The analysis above has led to the identification of various "buckets" or clusters of blobs that exhibit similar access patterns. By discerning the percentage of total blobs in each cluster, we can make more informed decisions regarding the ideal lifecycle policies for data storage.

### Size Calculations

It's not just the number of blobs that's important; the size of these blobs can also have a significant impact on storage costs and decisions about data lifecycle management. In this section, we'll delve into the size of the blobs to discern the overall storage footprint, both for accessed and non-accessed blobs.

In [None]:
from pyspark.sql.functions import sum

# Conversion factor from bytes to MB
bytes_to_mb = 1 / (2**20)

# Calculate the total size of all blobs in MB
total_size_mb = inventory_df.agg((sum("Content-Length") * bytes_to_mb).alias("total_size_mb")).collect()[0]["total_size_mb"]

# Calculate the total size of accessed blobs in MB
accessed_size_mb = filtered_df.agg((sum("Content-Length") * bytes_to_mb).alias("accessed_size_mb")).collect()[0]["accessed_size_mb"]

# Calculate the size of blobs that were not accessed in MB
not_accessed_size_mb = total_size_mb - accessed_size_mb

print(f"Total size of all blobs (MB): {total_size_mb:.2f}")
print(f"Total size of accessed blobs (MB): {accessed_size_mb:.2f}")
print(f"Size of blobs not accessed (MB): {not_accessed_size_mb:.2f}")
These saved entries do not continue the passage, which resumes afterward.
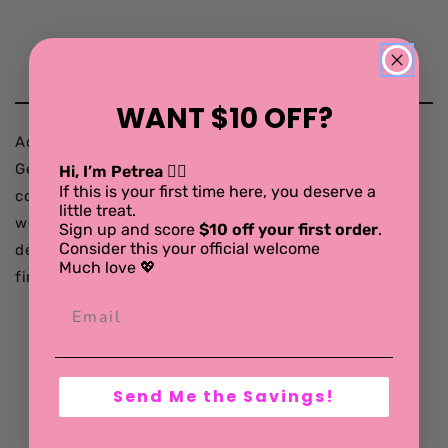
Why You'll Love It
WANT $10 OFF?
Add a pop of playful dots to your wardrobe with the
Geneva Shirt. Featuring a classic polka dot print, this
Hi, I’m Petrea 💁‍♀️
If this is your first time here, you deserve a
collared blouse is a timeless go-to for work or
little treat.
weekend. Designed in soft viscose with button
Sign up and score
$10 off your first order
.
Consider this your official welcome
detailing and gentle back gathering for a flattering
Much love 💖
finish.
Classic polka dot print
Collared neckline with button front
Send Me the Savings!
Sleeve button detailing
100% viscose for all-day comfort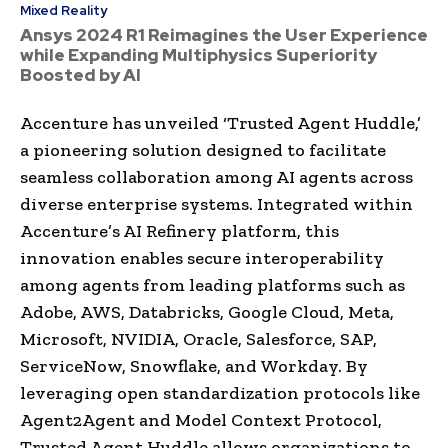
Mixed Reality
Ansys 2024 R1 Reimagines the User Experience
while Expanding Multiphysics Superiority
Boosted by AI
Accenture has unveiled ‘Trusted Agent Huddle,’
a pioneering solution designed to facilitate
seamless collaboration among AI agents across
diverse enterprise systems. Integrated within
Accenture’s AI Refinery platform, this
innovation enables secure interoperability
among agents from leading platforms such as
Adobe, AWS, Databricks, Google Cloud, Meta,
Microsoft, NVIDIA, Oracle, Salesforce, SAP,
ServiceNow, Snowflake, and Workday. By
leveraging open standardization protocols like
Agent2Agent and Model Context Protocol,
Trusted Agent Huddle allows organizations to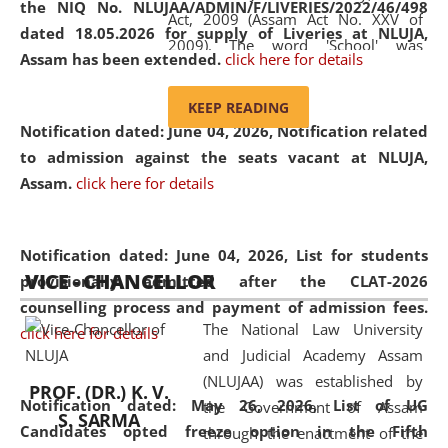
the NIQ No. NLUJAA/ADMIN/F/LIVERIES/2022/46/498
Act, 2009 (Assam Act No. XXV of
dated 18.05.2026 for supply of Liveries at NLUJA,
2009). The word 'School' was
Assam has been extended.
click here for details
replaced by the word 'University' by
amending the National Law School
KEEP READING
and Judicial Academy, Assam
Notification dated: June 04, 2026, Notification related
(Amendment) Act, 2011. The Hon'ble
to admission against the seats vacant at NLUJA,
Chief Justice of Gauhati High Court is
Assam
.
click here for details
the Chancellor of the University.
NLUJAA promotes and makes
available modern legal education
Notification dated: June 04, 2026,
List for students
VICE - CHANCELLOR
and research facilities to students
provisionally admitted after the CLAT-2026
and scholars drawn from across the
counselling process and payment of admission fees.
The National Law University
country, including the North East,
click here for details
and Judicial Academy Assam
coming from different socio-
(NLUJAA) was established by
economic, ethnic, religious and
PROF. (DR.) K. V.
Notification dated: May 26, 2026, List of UG
the Government of Assam
cultural backgrounds.
S. SARMA
Candidates opted freeze option in the Fifth
through the enactment of the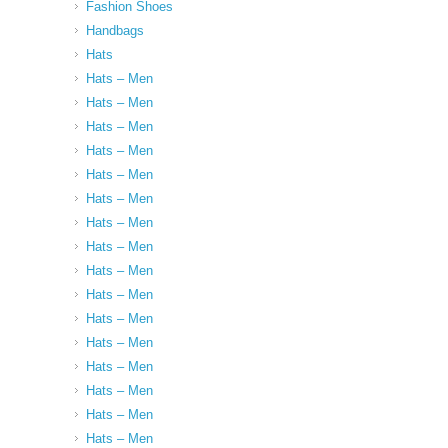
Fashion Shoes
Handbags
Hats
Hats – Men
Hats – Men
Hats – Men
Hats – Men
Hats – Men
Hats – Men
Hats – Men
Hats – Men
Hats – Men
Hats – Men
Hats – Men
Hats – Men
Hats – Men
Hats – Men
Hats – Men
Hats – Men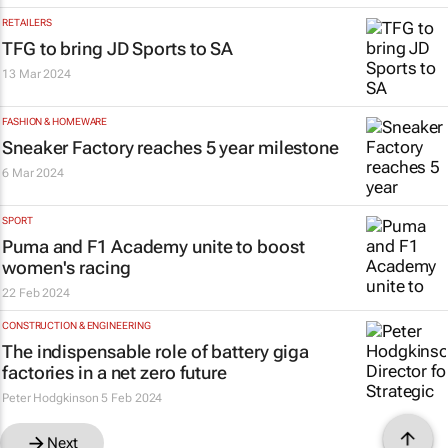
RETAILERS
TFG to bring JD Sports to SA
13 Mar 2024
FASHION & HOMEWARE
Sneaker Factory reaches 5 year milestone
6 Mar 2024
SPORT
Puma and F1 Academy unite to boost
women's racing
22 Feb 2024
CONSTRUCTION & ENGINEERING
The indispensable role of battery giga
factories in a net zero future
Peter Hodgkinson
5 Feb 2024
Next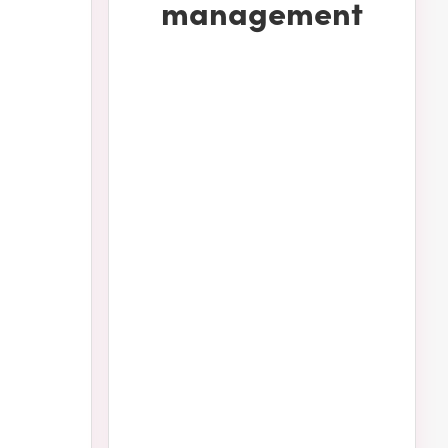
management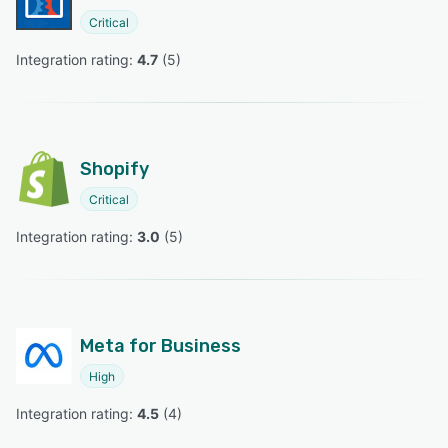
Critical
Integration rating: 
4.7
 (
5
)
Shopify
Critical
Integration rating: 
3.0
 (
5
)
Meta for Business
High
Integration rating: 
4.5
 (
4
)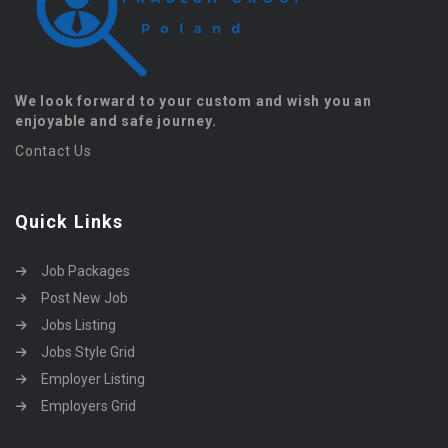
We look forward to your custom and wish you an
enjoyable and safe journey.
Contact Us
Quick Links
Job Packages
Post New Job
Jobs Listing
Jobs Style Grid
Employer Listing
Employers Grid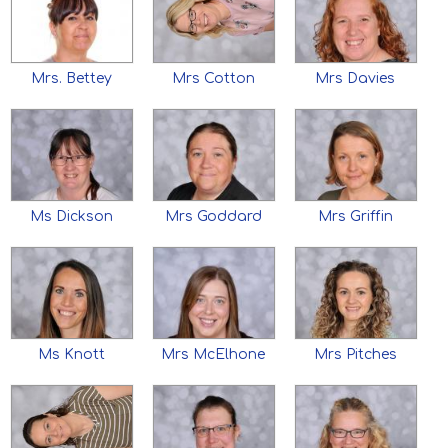
Mrs. Bettey
Mrs Cotton
Mrs Davies
Ms Dickson
Mrs Goddard
Mrs Griffin
Ms Knott
Mrs McElhone
Mrs Pitches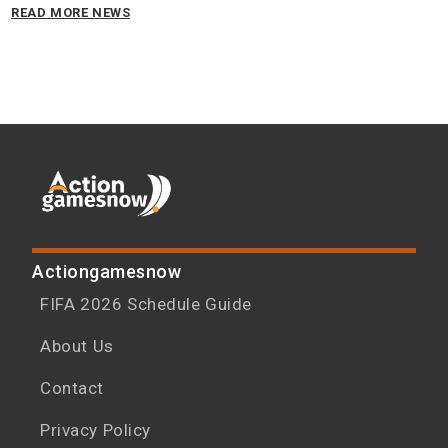
READ MORE NEWS
Actiongamesnow
FIFA 2026 Schedule Guide
About Us
Contact
Privacy Policy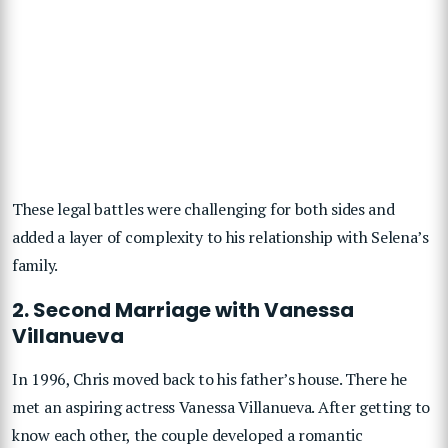
These legal battles were challenging for both sides and
added a layer of complexity to his relationship with Selena’s
family.
2. Second Marriage with Vanessa
Villanueva
In 1996, Chris moved back to his father’s house. There he
met an aspiring actress Vanessa Villanueva. After getting to
know each other, the couple developed a romantic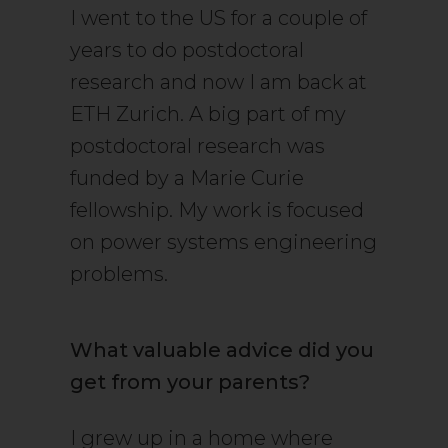
I went to the US for a couple of
years to do postdoctoral
research and now I am back at
ETH Zurich. A big part of my
postdoctoral research was
funded by a Marie Curie
fellowship. My work is focused
on power systems engineering
problems.
What valuable advice did you
get from your parents?
I grew up in a home where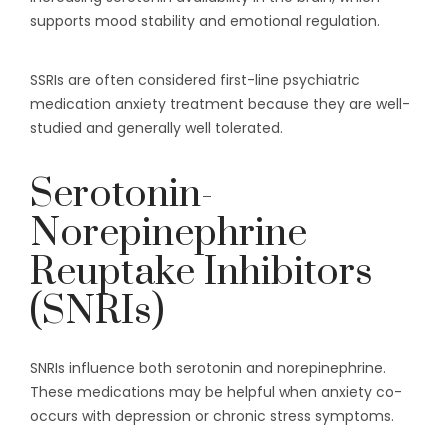
supports mood stability and emotional regulation.
SSRIs are often considered first-line psychiatric
medication anxiety treatment because they are well-
studied and generally well tolerated.
Serotonin-
Norepinephrine
Reuptake Inhibitors
(SNRIs)
SNRIs influence both serotonin and norepinephrine.
These medications may be helpful when anxiety co-
occurs with depression or chronic stress symptoms.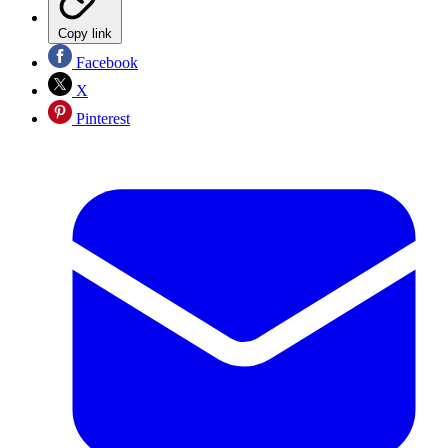
Copy link
Facebook
X
Pinterest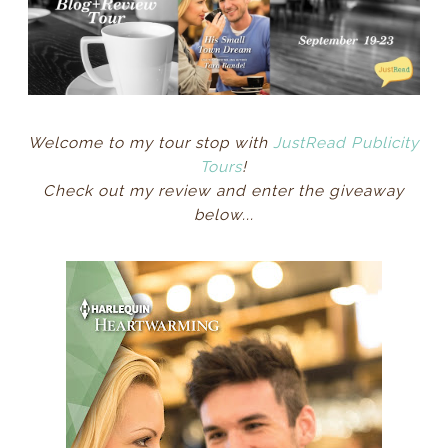
Welcome to my tour stop with
JustRead Publicity
Tours
!
Check out my review and enter the giveaway
below...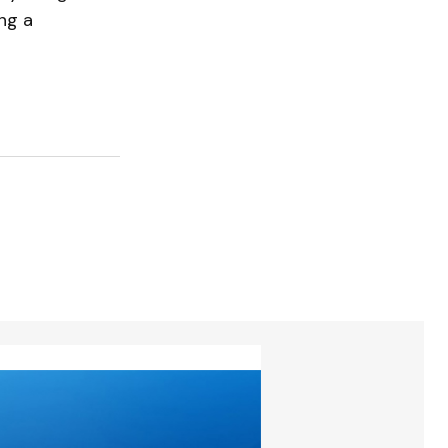
ing a
torios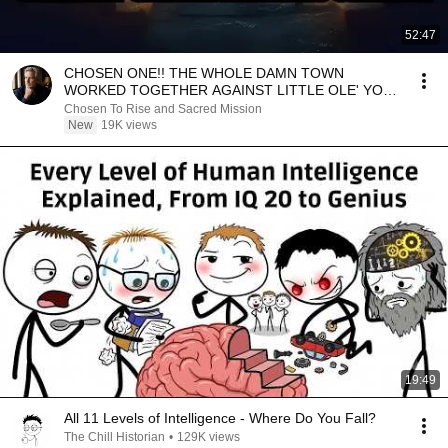
52:47
CHOSEN ONE!! THE WHOLE DAMN TOWN
WORKED TOGETHER AGAINST LITTLE OLE' YOU
& STILL FAILED MISERABLY
Chosen To Rise and Sacred Mission
New
19K views
19:49
All 11 Levels of Intelligence - Where Do You Fall?
The Chill Historian
•
129K views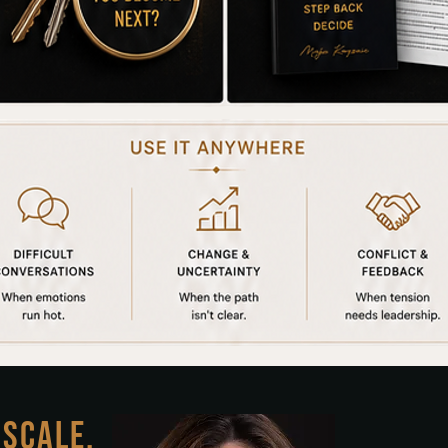
 SCALE.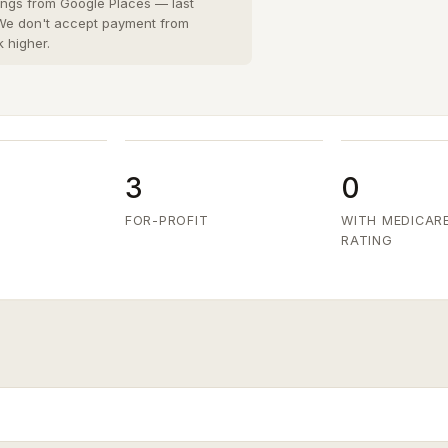
San Diego County
8 cities
›
tings from Google Places — last
 We don't accept payment from
San Joaquin County
k higher.
3 cities
›
San Mateo County
5 cities
›
Santa Clara County
6 cities
›
Ventura County
8 cities
›
3
0
FOR-PROFIT
WITH MEDICAR
RATING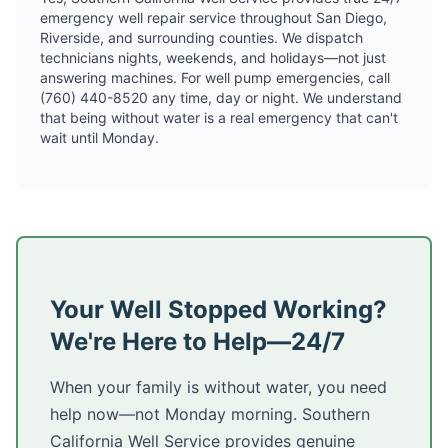
emergency well repair service throughout San Diego,
Riverside, and surrounding counties. We dispatch
technicians nights, weekends, and holidays—not just
answering machines. For well pump emergencies, call
(760) 440-8520 any time, day or night. We understand
that being without water is a real emergency that can't
wait until Monday.
Your Well Stopped Working?
We're Here to Help—24/7
When your family is without water, you need
help now—not Monday morning. Southern
California Well Service provides genuine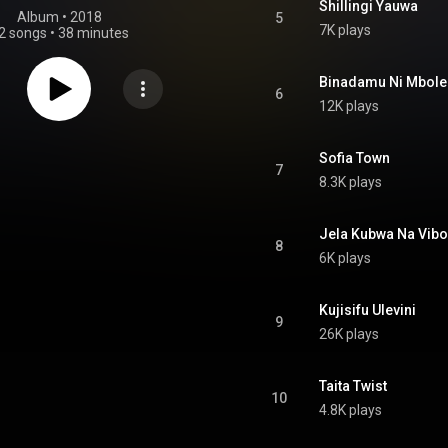
Shillingi Yauwa
Album
 • 
2018
5
7K plays
2 songs
•
38 minutes
Binadamu Ni Mbole
6
12K plays
Sofia Town
7
8.3K plays
Jela Kubwa Na Vib
8
6K plays
Kujisifu Ulevini
9
26K plays
Taita Twist
10
4.8K plays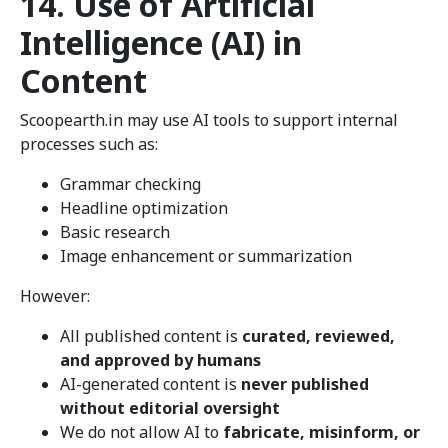
14. Use of Artificial
Intelligence (AI) in
Content
Scoopearth.in may use AI tools to support internal
processes such as:
Grammar checking
Headline optimization
Basic research
Image enhancement or summarization
However:
All published content is
curated, reviewed,
and approved by humans
AI-generated content is
never published
without editorial oversight
We do not allow AI to
fabricate, misinform, or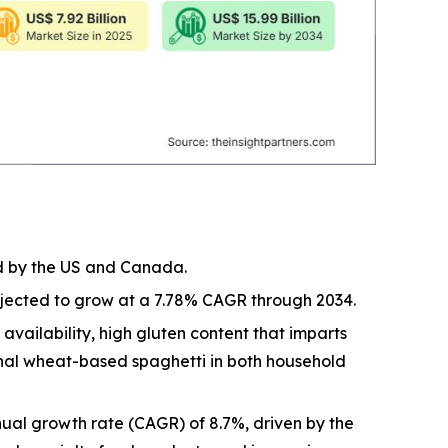
ed by the US and Canada.
rojected to grow at a 7.78% CAGR through 2034.
vailability, high gluten content that imparts
ional wheat-based spaghetti in both household
ual growth rate (CAGR) of 8.7%, driven by the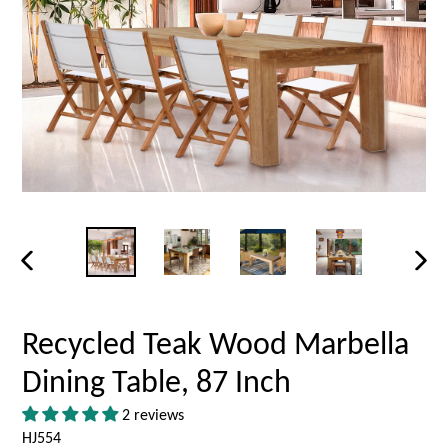
PREVIOUS
NEX
SLIDE
SLID
Recycled Teak Wood Marbella
Dining Table, 87 Inch
2 reviews
HJ554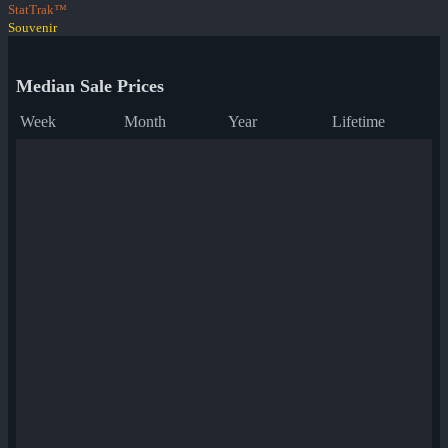
StatTrak™
Souvenir
Median Sale Prices
Week
Month
Year
Lifetime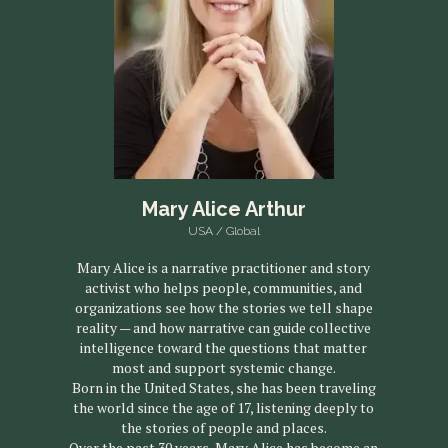
Mary Alice Arthur
USA / Global
Mary Alice is a narrative practitioner and story
activist who helps people, communities, and
organizations see how the stories we tell shape
reality — and how narrative can guide collective
intelligence toward the questions that matter
most and support systemic change.
Born in the United States, she has been traveling
the world since the age of 17, listening deeply to
the stories of people and places.
Over the past 30 years, Mary Alice has become an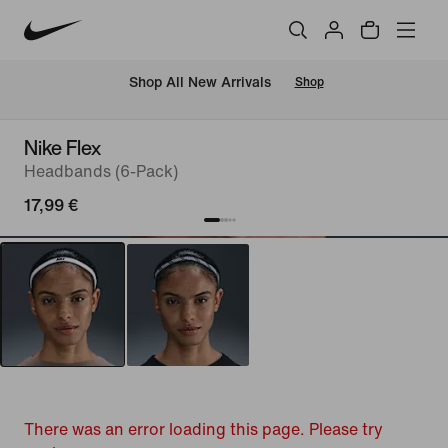
 Shop All New Arrivals
Shop
Nike Flex
Headbands (6-Pack)
17,99 €
There was an error loading this page. Please try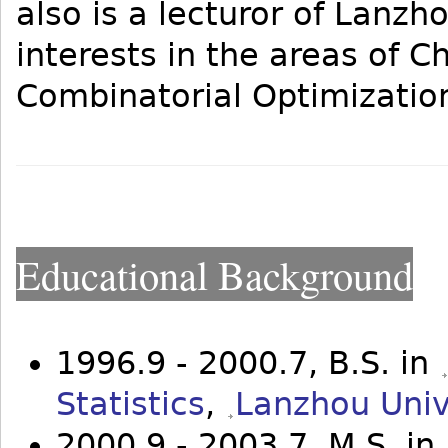
also is a lecturor of Lanzh
interests in the areas of 
Combinatorial Optimization
Educational Background
1996.9 - 2000.7, B.S. in
Statistics
,
Lanzhou Univ
2000.9 - 2003.7, M.S. in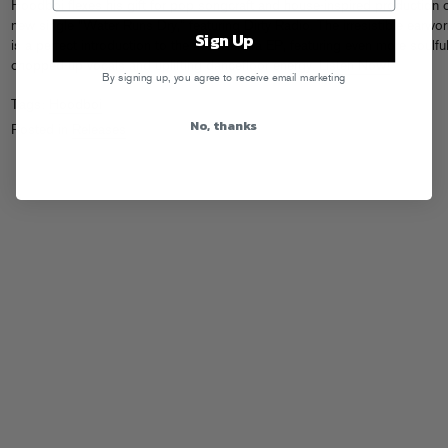
Hoodboi flexes his gift for pop songcraft and house-inspired production 
new single “Water Runs Dry,” featuring Dirty Radio. The irresistible earwo
Sign Up
is a perfect introduction to the new Sahara EP, featuring even more soulful
chopped-up vocals and uplifting dancefloor energy.
Listen Now!
By signing up, you agree to receive email marketing
Tags:
Hoodboi
No, thanks
Posted in
Releases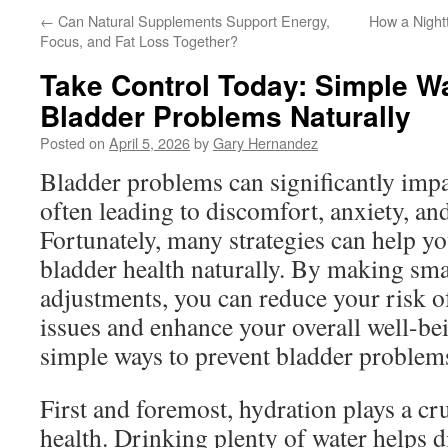
←
Can Natural Supplements Support Energy,
How a Night
Focus, and Fat Loss Together?
Take Control Today: Simple W
Bladder Problems Naturally
Posted on
April 5, 2026
by
Gary Hernandez
Bladder problems can significantly impac
often leading to discomfort, anxiety, a
Fortunately, many strategies can help yo
bladder health naturally. By making small
adjustments, you can reduce your risk o
issues and enhance your overall well-be
simple ways to prevent bladder problems
First and foremost, hydration plays a cru
health. Drinking plenty of water helps d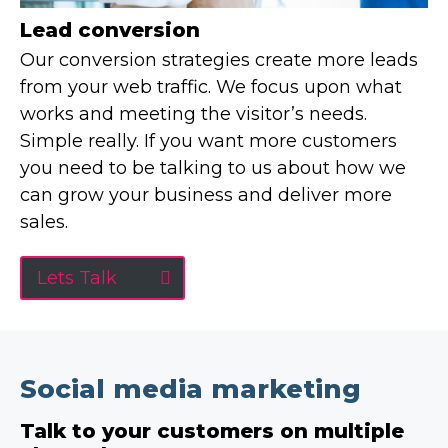
Lead conversion
Our conversion strategies create more leads
from your web traffic. We focus upon what
works and meeting the visitor’s needs.
Simple really. If you want more customers
you need to be talking to us about how we
can grow your business and deliver more
sales.
Lets Talk
Social media marketing
Talk to your customers on multiple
#### Insights on Blob Sizes

These are the results from above cell:

```
Total size of all blobs (MB): 8863.65
Total size of accessed blobs (MB): 5019.23
Size of blobs not accessed (MB): 3844.42
```

Despite the fact that 99.92% of operations are related to blob creation, we observe that the few blobs accessed tend to be of a larger size. This underscores the importance of considering both frequency of access and the actual size of the blobs when devising lifecycle policies. Specifically, it suggests that size-based criteria could be a pivotal factor in fine-tuning blob lifecycle management strategies.

## Conclusion

Our analysis has illuminated the access patterns of blobs in the storage account and highlighted the significance of considering blob sizes. Armed with this knowledge, organizations can craft more efficient storage strategies, potentially leading to cost savings and optimized data management. As storage requirements evolve and data grows, continually revisiting and refining these strategies will ensure that storage is both cost-effective and aligned with operational needs.

Remember, while this analysis provides a foundation, real-world scenarios may require deeper dives and considerations tailored to specific use cases. Always adapt and iterate based on the unique characteristics of your data environment.